■ Exercise
Produce a word-for-word restatement of the lines from the line with "ion fees, 100% fees waiver" to the end of the listing below, inclusive.

■ The data
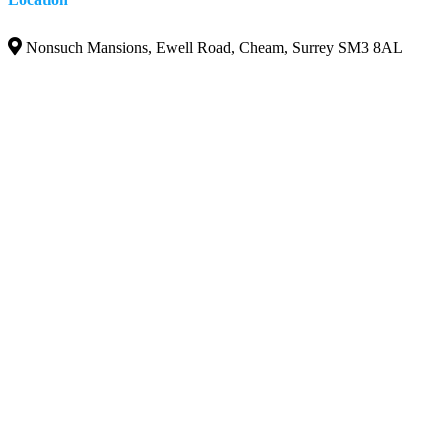
Nonsuch Mansions, Ewell Road, Cheam, Surrey SM3 8AL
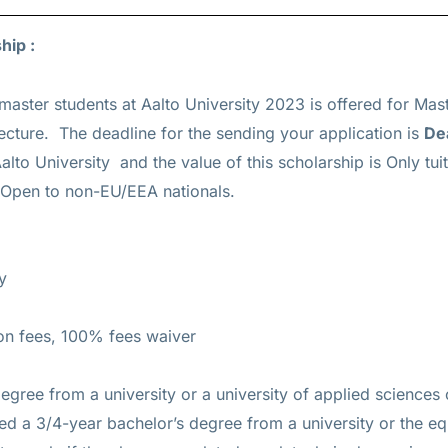
ship :
master students at Aalto University 2023 is offered for
Mas
ecture. The deadline for the sending your application is
De
alto University and the value of this scholarship is
Only tui
s Open to non-EU/EEA nationals.
y
ion fees, 100% fees waiver
egree from a university or a university of applied sciences 
ed a 3/4-year bachelor’s degree from a university or the eq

■ Response to this task
ion fees, 100% fees waiver
egree from a university or a university of applied sciences 
ed a 3/4-year bachelor’s degree from a university or the eq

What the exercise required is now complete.